* **Your assignment**:
Locate every line in the records below that contains the word "takich", and copy each one.

[Start of Attachment]

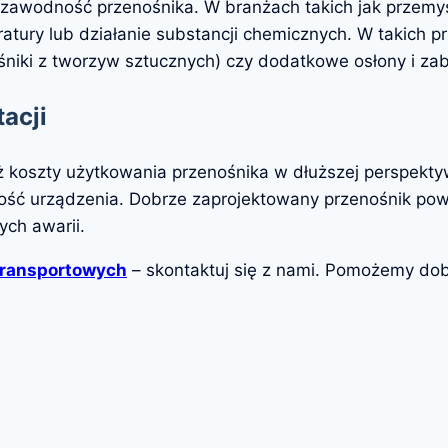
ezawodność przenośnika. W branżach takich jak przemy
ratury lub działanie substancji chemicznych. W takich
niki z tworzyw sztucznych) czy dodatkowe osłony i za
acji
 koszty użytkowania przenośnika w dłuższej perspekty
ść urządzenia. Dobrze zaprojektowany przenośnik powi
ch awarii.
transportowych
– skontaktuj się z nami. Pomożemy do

[End of Attachment]
[Start of Attachment]

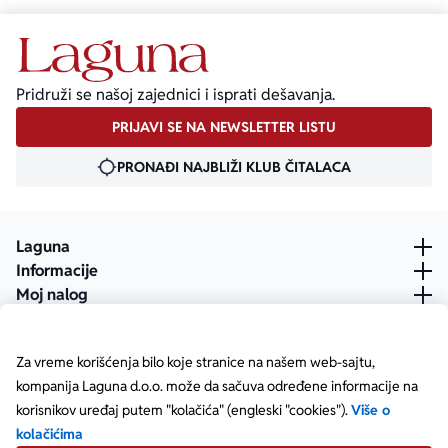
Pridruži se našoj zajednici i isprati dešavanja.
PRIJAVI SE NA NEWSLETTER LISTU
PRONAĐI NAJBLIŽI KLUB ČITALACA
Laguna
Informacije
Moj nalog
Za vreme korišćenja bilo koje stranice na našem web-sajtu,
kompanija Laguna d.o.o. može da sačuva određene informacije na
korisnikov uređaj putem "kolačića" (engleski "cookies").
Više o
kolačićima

[End of Attachment]

* **Solved exercise**:
ezawodność przenośnika. W branżach takich jak przemy
ratury lub działanie substancji chemicznych. W takich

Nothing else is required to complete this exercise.